Monday in "Sans Rendez-vous", the sexologist and psychoanalyst Catherine Blanc evokes the broad theme of mania.

Asked by Mélanie Gomez and Jimmy Mohamed, she explains how this character trait can have effects in the couple, up to sexuality. 

Loving things to be clean is natural, but for some it can turn into an obsession.

Manic people, whether pathologically speaking or simply in the eyes of their partner, are potentially going to have more complex relationships.

However, the sex therapist and psychoanalyst Catherine Blanc explains, Monday, in "Sans Rendez-Vous" that it is quite possible to live with it and that this is even sometimes precisely what is sought.  

The question :

Can being in a relationship with a manic person cause problems in the life of two?  

>> Find all sexo questions in replay and podcast here

Catherine Blanc's response: 

It all depends on who the person is.

In general, the people who come together do so on common and reassuring values.

Someone who is very manic can therefore be, precisely, the safety of someone who needs this to be taken care of.

Or the opposite of someone who is also manic.

Some people will find it wonderful that the other takes care of the housework, tidying up, etc. 

However, the term manic covers several things.

On the one hand, there is pathology.

On the other, there is the one who just wants everything to be clean but who is facing someone who does not like tidying up at all.

He will suddenly see him as a maniac when it may be perfectly normal.

We are always a little more obsessive than others on certain subjects.

How to explain that some people will go to this extreme that is mania?

Part of the explanation is cultural.

The fact of tidying up, whether clean, we were able to receive it through education.

But it can be, simply, an invitation to know how to tidy up, to organize in order to offer a place where we can invite.

To create disorder is to invade one's own space so as not to let other people's space enter it.

We tend to devalue learning to tidy up among young people, especially young girls, because we want to remove the idea that they must be good wives, good housewives, etc.

Today, we sin a little in the opposite direction and some do not always have the competence to open up to various types of relationships.

The problems of organization and household seem recurrent in the couples, why?

Here, it is not of the order of pathology.

It is a question of organization of space and of the desire to mark one's territory.

One will thus spend his time cleaning the place "soiled" by the other, with a sock for example.

By doing this, the second feels like being erased because we take his things off and the first feels like being invaded.

Generally, it is the feminine that feels invaded and it is the masculine that feels effaced.

It is a container / content relationship.

The container wants to find its own space and erase the trace of the other and the content absolutely wants to be able to take its place and not be erased, not be castrated.

Can you be manic in sex?

It's an aspect that is going to be more pathological, with a perception of sexuality as being something dirty that refers to an aggressive idea.

The sexual drive is confused with a surge of aggressiveness and therefore perceived as guilty or dirty.

This is what happened when we imagined that diseases were filth, filth to come out of the body.

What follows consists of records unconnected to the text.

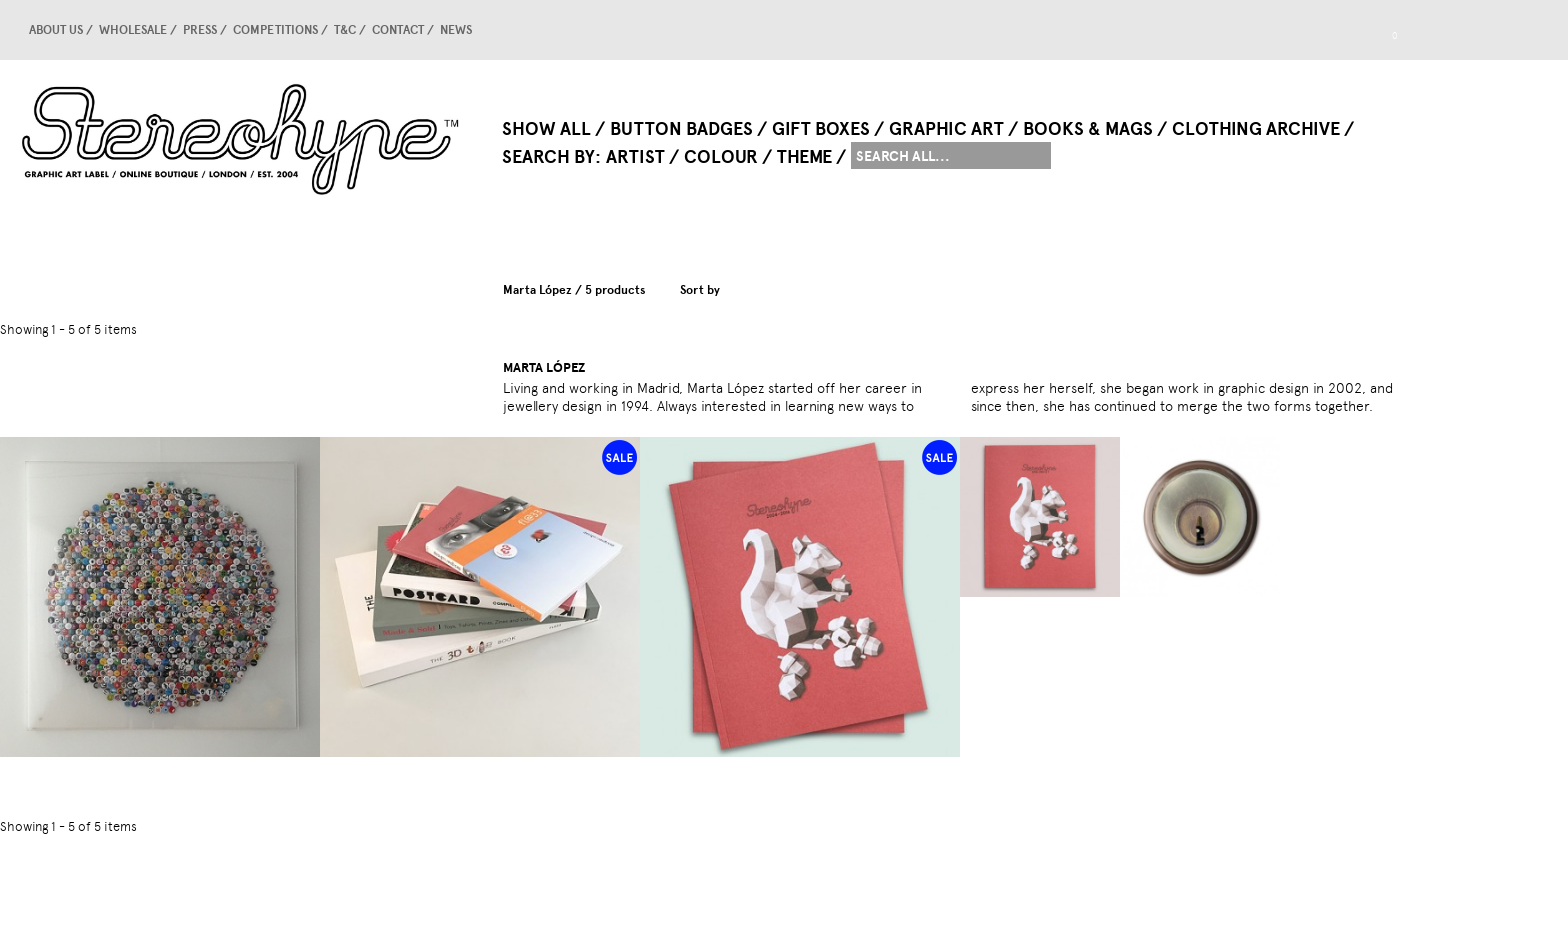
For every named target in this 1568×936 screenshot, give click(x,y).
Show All (546, 129)
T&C (345, 30)
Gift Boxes (821, 129)
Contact (398, 30)
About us (56, 30)
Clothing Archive (1256, 129)
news (456, 30)
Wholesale (133, 30)
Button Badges (681, 129)
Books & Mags (1088, 129)
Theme (804, 157)
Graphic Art (946, 129)
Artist (635, 157)
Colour (721, 157)
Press (200, 30)
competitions (275, 30)
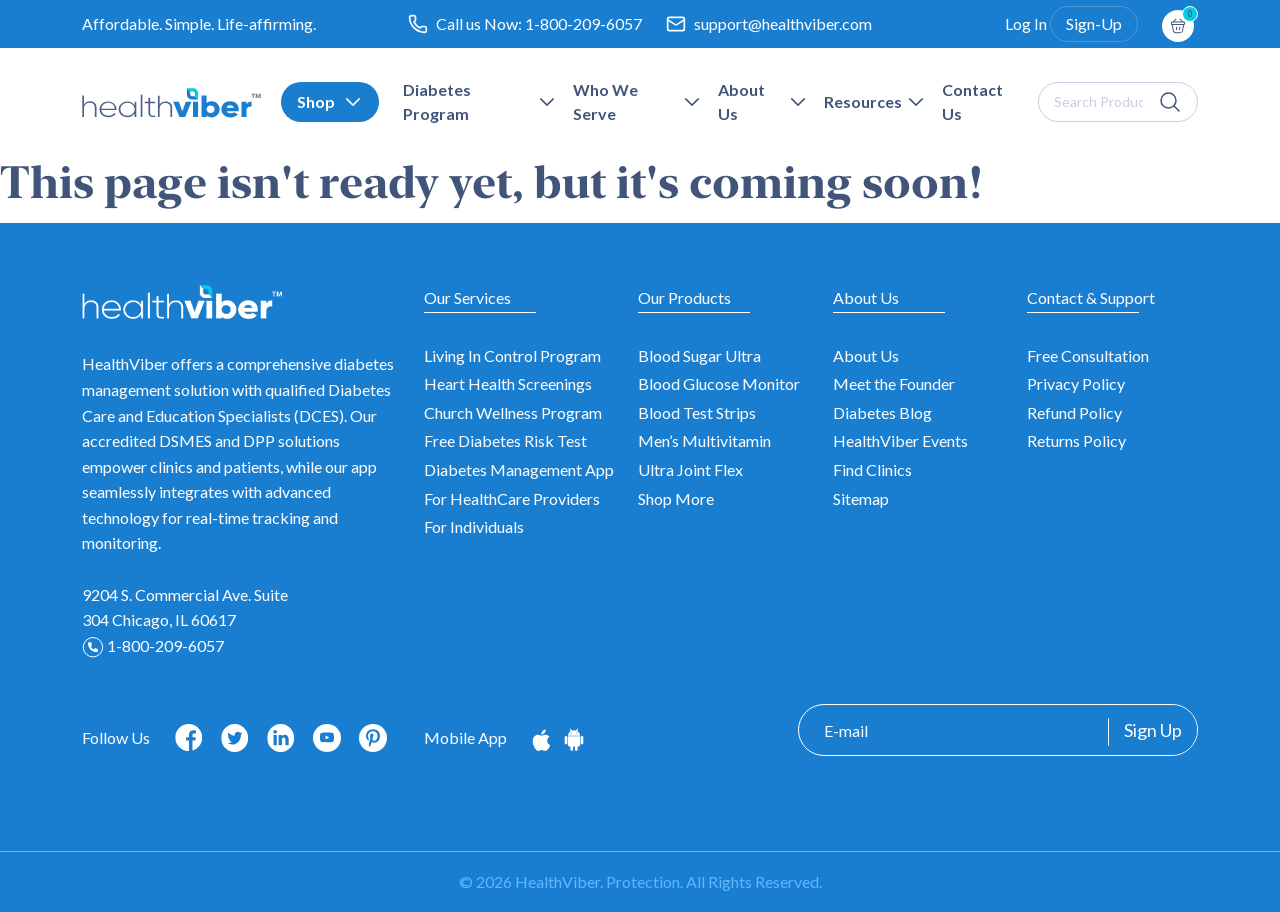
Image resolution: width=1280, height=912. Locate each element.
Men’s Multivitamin (704, 440)
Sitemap (861, 498)
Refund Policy (1074, 412)
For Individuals (474, 526)
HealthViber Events (900, 440)
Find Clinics (872, 469)
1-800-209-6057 (583, 23)
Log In (1026, 23)
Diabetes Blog (882, 412)
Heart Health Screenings (508, 383)
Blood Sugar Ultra (699, 355)
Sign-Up (1094, 23)
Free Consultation (1088, 355)
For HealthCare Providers (512, 498)
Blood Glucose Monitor (719, 383)
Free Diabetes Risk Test (505, 440)
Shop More (676, 498)
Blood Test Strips (697, 412)
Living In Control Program (512, 355)
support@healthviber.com (783, 23)
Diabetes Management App (519, 469)
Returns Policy (1076, 440)
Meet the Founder (894, 383)
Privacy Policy (1076, 383)
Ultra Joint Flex (690, 469)
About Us (866, 355)
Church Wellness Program (513, 412)
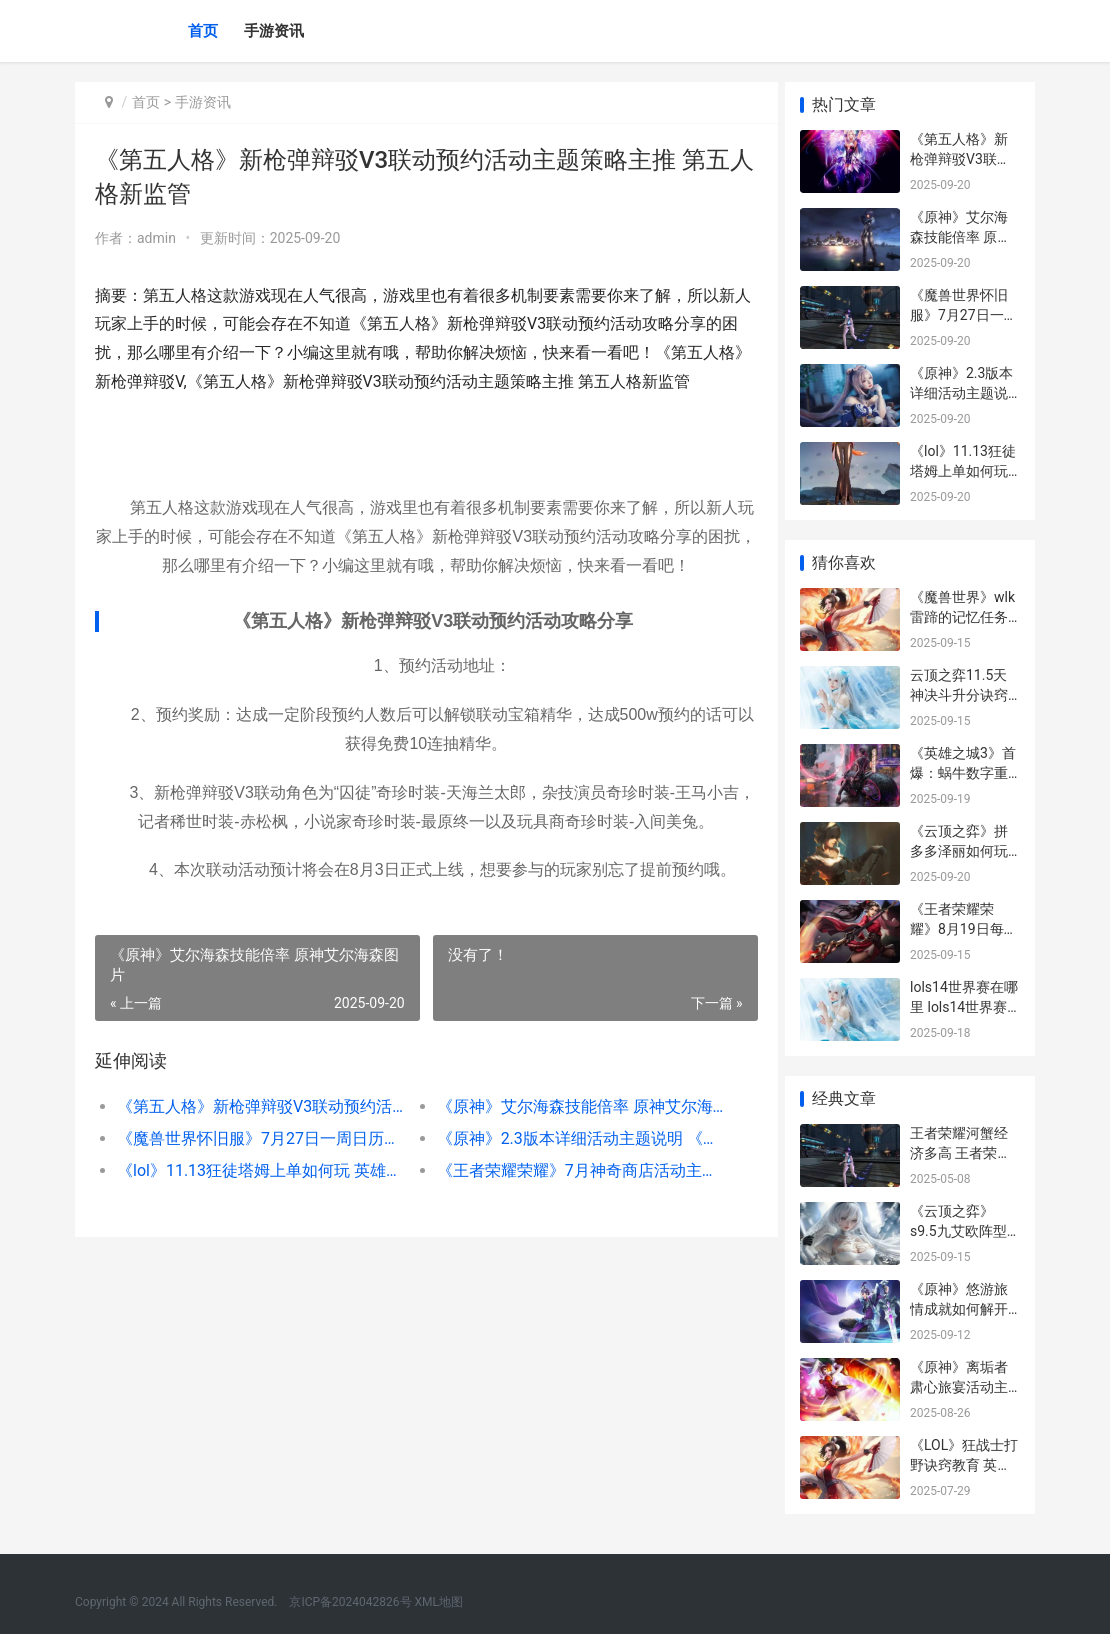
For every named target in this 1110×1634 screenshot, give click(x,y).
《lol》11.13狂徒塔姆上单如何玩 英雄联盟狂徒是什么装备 (258, 1170)
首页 (203, 31)
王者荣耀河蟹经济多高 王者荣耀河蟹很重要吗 (960, 1152)
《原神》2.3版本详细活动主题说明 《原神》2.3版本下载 (571, 1138)
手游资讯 (274, 31)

The sexual drive is interpreted this same way.

So some people will only be able to approach sexuality if they try to take away all its guilty and phantasmal aspect.

However, fantasies are the engine of sexuality, so there is a transfer to a hygiene plan.

This will result in inducements to clean up or dealing with the smell.

Even the smell of normal perspiration is perceived as something degrading in the other which would show a certain perversity of his sexuality.

Ultimately, it is a kind of attempt to erase sexuality from sexuality, which is impossible.